*Data listing:*
------------------------------------------------------------
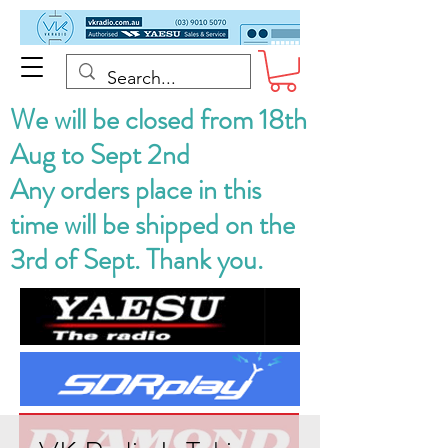
We will be closed from 18th
Aug to Sept 2nd
Any orders place in this
time will be shipped on the
3rd of Sept. Thank you.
------------------------------------------------------------
A faithful copy of the data above is wanted, with every image left out.

*Result below:*
We will be closed from 18th
Aug to Sept 2nd
Any orders place in this
time will be shipped on the
3rd of Sept. Thank you.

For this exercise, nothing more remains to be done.